Ha guys. what happening My name is HHH im new to the forum im a waterboy by nature and try to spend as much time on the water as possible. i wont to start my fishing season off right for 2007 thinking of going to the James River Bridge Pier in the beginning of April and doing some croaker fishing,I hear alot about this pier in the spring. I was introduced to JRBP in july of 2006 and caught my personal record number of fish in one day, 176 in a little less than 12 hrs most huge Croakers and a fue smaller ones i was just wondering if there is anyone who has fished this pier from the opening to the closing of the season who knows the best time to fish here and what other fish this pier has to offer at different times of the year?


----------



## FishinAddiction (May 9, 2006)

croaker bore me:--|


----------



## jay (Feb 19, 2004)

FishinAddiction said:


> croaker bore me:--|


Yes we know http://www.pierandsurf.com/forum/showthread.php?t=35470 lol!   
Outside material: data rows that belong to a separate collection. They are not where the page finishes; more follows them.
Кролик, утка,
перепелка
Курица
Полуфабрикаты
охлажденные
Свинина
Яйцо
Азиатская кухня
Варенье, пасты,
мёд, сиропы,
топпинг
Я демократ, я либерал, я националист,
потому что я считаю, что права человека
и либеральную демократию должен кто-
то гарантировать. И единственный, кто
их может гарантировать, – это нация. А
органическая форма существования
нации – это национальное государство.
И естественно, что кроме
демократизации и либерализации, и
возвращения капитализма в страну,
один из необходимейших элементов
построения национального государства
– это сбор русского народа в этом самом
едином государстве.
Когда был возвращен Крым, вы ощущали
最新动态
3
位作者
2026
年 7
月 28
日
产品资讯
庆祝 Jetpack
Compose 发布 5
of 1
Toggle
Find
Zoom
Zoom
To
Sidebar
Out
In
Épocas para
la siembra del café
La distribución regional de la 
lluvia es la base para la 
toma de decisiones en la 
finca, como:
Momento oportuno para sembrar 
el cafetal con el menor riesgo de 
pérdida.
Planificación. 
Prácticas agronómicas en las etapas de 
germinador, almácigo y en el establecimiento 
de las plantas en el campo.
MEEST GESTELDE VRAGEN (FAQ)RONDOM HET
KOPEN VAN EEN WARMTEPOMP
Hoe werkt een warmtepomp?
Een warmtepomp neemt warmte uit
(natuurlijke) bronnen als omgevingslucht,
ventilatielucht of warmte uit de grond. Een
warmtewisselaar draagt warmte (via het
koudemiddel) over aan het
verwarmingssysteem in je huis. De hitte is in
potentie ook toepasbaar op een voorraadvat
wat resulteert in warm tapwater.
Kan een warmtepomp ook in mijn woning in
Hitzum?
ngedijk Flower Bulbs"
Hey but yeah about JBP... April and maybe some times Oct. trust me that's really about it. It's basicly when the fish come and go... once in a while you'll here a good day like a big drum caught here and there (If the moon turns yellow and the sun turns white)


----------



## Digger (Jan 4, 2000)

It can be a good place for stripers in Novemeber and December. Tossing lures.


----------



## Fly Wacko (Aug 8, 2005)

*FishinAddiction:*

Try croaker on a 3wt fly rod. Don't be a snob. If you are outclassing them with heavy tackle, that's your problem.
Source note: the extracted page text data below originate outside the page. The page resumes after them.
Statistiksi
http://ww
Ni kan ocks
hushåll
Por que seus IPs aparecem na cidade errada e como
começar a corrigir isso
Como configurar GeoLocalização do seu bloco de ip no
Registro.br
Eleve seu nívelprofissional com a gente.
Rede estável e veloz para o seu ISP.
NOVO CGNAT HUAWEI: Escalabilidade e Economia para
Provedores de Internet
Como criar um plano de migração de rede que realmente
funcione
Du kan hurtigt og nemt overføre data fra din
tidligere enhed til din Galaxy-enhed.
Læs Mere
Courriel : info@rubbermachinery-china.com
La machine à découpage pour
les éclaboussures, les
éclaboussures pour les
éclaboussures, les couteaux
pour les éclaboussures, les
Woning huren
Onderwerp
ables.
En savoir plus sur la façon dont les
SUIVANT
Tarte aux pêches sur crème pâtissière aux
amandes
But, use ultralite tackle and they will out fight everything else in the Bay. 

FW


----------



## baitslingin (Jul 31, 2005)

yeah im begining to think he was beaten up daily as a young boy by a school a angry croakers.hes definately not fishing right for 'em. ive caught everything about in the bay and every year i so look forward to catchin 'dem horses in the Elizabeth river on little taclke, cant beat it.. but ,to each his own(more for me)


----------



## AL_N_VB (Apr 3, 2002)

jiggin fer flounders...and then....wham!!!! 1 1/2 lbs horse head hits your grub......ya either thinkin puppy drum....but its a hard head....that's fishin (lika box of chocalates)....if I got the heavers, the croaker's bait 

nuthin wrong w/ croakers..they's break the monontany when feeshin's slow.


----------



## Gills McGee (Feb 3, 2007)

I love croakers fishing!!!


----------



## AL_N_VB (Apr 3, 2002)

Gills McGee said:


> I love croakers fishing!!!



*Croakahs!!!!!!!*


----------



## RACN35 (Oct 17, 2004)

I love croakers too.......FOR BAIT ONLY


----------



## dirtyhandslopez (Nov 17, 2006)

Catching a croker for the first time at the Whitestone bridge. Brilliant. Then making out in the water were we'd been fishing with my then girlfriend . Double brilliant


----------



## cgsteiger (Apr 13, 2006)

croker in the ware river in the back yard at night is when i go thats when the monsters are out.


----------



## cygnus-x1 (Oct 12, 2005)

Fly Wacko said:


> Try croaker on a 3wt fly rod. Don't be a snob. If you are outclassing them with heavy tackle, that's your problem.
> 
> But, use ultralite tackle and they will out fight everything else in the Bay.
> 
> FW


I just want to stand up for heavy tackle people BECAUSE unlike some locations around the bay and oceans many places I fish require you to reach a bit farther from the shore or pier to get into a mess of croaker. Of course i would prefer to use light tackle but when you have 3ft of water out to 80 yards until it gets to 6ft then you may need to break out the big guns.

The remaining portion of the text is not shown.